Ultimate Quality Development System (UQDS)
Divmod has been developing software for several years, and over the course of that time, we have developed a methodology, which involves a ticket discipline and a suggested use for a version control system. It is extremely lightweight and "agile", and can be combined as a component of any other methodology which breaks down work into individual tasks.
The briefest summary of the requirements for UQDS is that every task has 3 absolutely required steps.
- A task is created in an issue tracker and assigned to a worker.
- The worker does work, and creates a change-set to be applied to the mainline revision control system. (This can be represented as either a branch or a patch file.)
- A reviewer reviews the completed work, and provides feedback: at least one good thing about the work, at least one area that needs improvement, and a judgement as to whether the good qualities ultimately outweigh the bad, i.e. whether the branch should be merged.
The principles involved are:
- Most importantly, all work on a project must be reviewed by at least one person. In conjunction with XP's PairProgramming, this provides a minimum of 3 involved parties to every change. Especially on small teams, this eliminates the possibility of finger-pointing, and increases the whole team's awareness of the project in general. Also, it addresses an area of code-review that PairProgramming does not: i.e. a decision might make sense at the time in the microcosm of some problem being solved, but be hard to explain or justify in the context of the larger project. This provides an after-the-fact opportunity to verify that public methods are documented, debug prints are removed, and comments actually make sense to someone who wasn't present when the code is being written.
- All work on a project must be represented as changes to a version control system. This most popularly applies to code, but in an ideal application of this methodology, designs, documentation and even plans could be added to the repository. We are currently not quite so strict.
- All work on a project must be represented by tickets in a ticket tracker. If it's not in the tracker, you shouldn't be working on it. This provides a way to manage distractions and continuously re-focus on what's really important.
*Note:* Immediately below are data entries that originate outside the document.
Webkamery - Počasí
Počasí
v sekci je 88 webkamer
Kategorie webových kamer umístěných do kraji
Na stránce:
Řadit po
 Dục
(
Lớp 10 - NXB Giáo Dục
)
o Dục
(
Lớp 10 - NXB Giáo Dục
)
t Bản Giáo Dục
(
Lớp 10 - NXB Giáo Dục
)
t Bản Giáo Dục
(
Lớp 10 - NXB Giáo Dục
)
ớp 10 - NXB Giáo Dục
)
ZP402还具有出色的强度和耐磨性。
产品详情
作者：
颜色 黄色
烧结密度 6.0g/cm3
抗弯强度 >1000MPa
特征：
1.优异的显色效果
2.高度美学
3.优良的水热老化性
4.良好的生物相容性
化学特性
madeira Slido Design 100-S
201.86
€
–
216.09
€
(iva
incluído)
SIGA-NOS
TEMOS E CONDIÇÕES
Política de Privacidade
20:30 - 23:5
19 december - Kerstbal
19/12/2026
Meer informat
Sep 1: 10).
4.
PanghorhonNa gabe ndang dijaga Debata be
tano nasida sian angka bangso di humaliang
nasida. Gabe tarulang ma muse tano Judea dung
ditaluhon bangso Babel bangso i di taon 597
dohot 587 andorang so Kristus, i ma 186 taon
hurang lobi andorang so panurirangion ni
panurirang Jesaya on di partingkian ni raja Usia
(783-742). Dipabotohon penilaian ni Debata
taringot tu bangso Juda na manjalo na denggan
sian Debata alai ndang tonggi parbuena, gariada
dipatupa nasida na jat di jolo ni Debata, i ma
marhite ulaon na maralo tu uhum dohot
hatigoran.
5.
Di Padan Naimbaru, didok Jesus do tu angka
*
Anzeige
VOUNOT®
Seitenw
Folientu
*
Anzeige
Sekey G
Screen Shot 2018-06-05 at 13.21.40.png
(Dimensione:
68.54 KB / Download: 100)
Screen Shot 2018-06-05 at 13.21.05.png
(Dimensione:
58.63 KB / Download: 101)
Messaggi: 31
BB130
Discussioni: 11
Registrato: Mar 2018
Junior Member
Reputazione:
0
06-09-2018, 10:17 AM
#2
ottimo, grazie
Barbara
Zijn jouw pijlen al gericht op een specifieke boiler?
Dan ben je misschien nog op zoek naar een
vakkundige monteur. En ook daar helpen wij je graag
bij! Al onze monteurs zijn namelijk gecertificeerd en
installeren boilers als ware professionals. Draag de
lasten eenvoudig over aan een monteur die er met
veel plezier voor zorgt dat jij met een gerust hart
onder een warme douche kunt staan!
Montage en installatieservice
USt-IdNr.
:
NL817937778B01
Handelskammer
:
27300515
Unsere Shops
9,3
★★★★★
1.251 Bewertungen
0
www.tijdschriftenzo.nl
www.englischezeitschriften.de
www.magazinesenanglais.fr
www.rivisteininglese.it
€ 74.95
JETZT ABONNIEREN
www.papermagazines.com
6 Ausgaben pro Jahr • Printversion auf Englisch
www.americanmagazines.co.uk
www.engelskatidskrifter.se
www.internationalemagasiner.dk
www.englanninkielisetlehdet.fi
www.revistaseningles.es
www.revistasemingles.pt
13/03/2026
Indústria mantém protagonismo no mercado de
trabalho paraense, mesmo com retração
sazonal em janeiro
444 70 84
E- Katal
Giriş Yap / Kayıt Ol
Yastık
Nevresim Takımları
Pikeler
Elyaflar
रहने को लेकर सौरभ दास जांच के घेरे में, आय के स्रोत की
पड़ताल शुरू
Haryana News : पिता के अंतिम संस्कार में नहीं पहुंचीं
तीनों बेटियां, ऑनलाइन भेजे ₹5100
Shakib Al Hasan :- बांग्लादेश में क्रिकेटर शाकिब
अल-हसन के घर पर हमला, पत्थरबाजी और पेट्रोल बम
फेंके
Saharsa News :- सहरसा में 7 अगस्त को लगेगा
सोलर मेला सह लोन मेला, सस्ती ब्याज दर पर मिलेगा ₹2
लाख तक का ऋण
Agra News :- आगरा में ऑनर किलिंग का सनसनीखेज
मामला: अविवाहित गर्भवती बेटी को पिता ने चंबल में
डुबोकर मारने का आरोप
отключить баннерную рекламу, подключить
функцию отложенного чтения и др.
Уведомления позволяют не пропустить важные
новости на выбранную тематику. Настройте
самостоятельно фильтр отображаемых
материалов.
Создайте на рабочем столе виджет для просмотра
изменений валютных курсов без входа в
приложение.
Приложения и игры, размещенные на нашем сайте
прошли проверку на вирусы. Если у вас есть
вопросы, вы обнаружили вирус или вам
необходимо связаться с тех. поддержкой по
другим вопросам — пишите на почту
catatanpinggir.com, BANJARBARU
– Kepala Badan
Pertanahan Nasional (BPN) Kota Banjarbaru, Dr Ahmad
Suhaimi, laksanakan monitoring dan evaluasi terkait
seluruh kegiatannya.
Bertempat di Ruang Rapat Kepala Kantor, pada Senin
- All development is done on branches - no development is done on the trunk. The trunk can be used to see branch differences, run test suites, build distributions, etc., but is not used for development. This may seem odd, but there are numerous reasons why it is a good idea (see below).
- A ticket is created in the issue tracker.
- For features, a specification is attached to the ticket. For defects, reproduction instructions.
- The developer who is assigned the task "accepts" the task, by changing its state to "accepted".
- A branch is created in Git. The branch is named with the convention <descriptive word>-<issue number>[-<branch number>]. (For smaller patches, or work done by non-committer developers, this and the next step can be omitted. The developer can attach a patch to the ticket instead of creating a branch.)
dev@strange$ git checkout -b sprocket-123 trunk
- Development occurs to implement the feature or resolve the defect in the branch.
- When the code is deemed ready by the developer, the developer checks in their changes on the branch (not the trunk).
- The branch is then assigned to another developer for review. The ticket should be given the keyword "review", assigned to the reviewer and the priority set to "highest".
- The reviewer switches to the branch, then merges it locally, to review it in the context of how it will change trunk.
rev@charm$ git checkout trunk rev@charm$ git pull rev@charm$ git merge --no-ff --no-commit sprocket-123 rev@charm$ git diff --staged
- (If the patch does not merge cleanly, the reviewer may reassign to the developer to merge/rebase before reviewing again. Branches and patches must always be sufficiently recent that they will apply cleanly to trunk in order to be considered for review).
- The reviewer runs all automated tests.
rev@charm$ trial twisted
- The reviewer verifies that the code makes sense, has unit tests, has documentation, updates any existing documentation that is affected, and actually resolves the issue in question.
- If any more work is required, the reviewer reassigns to the developer explaining what else needs to be done in a ticket comment. The reviewer can use git merge --abort to back out of the merge if the branch changes are not acceptable. When this process has been repeated enough times that all the tests pass and the reviewer is satisfied, they re-assign to the developer for merging, and the developer merges.
dev@strange$ git commit -m ' A brief description of the sprocket feature. Author: dev Reviewer: rev Fixes #123 A detailed description of the sprocket feature. ' dev@strange$ git branch -d sprocket-123 dev@strange$ git push -d origin sprocket-123
- the "fixes" note in the commit message automatically resolves the ticket with a status of "fixed". Voila! Our feature is implemented and ready in trunk.
Branch lifetimes should be short. If trunk moves very far from the branch, the branch should be rebased or merged to pick up bug fixes and feature enhancements which might be useful. Doing this also makes the final merge easier, by keeping conflicts small and bringing them to the developer's attention before they become unmanageable.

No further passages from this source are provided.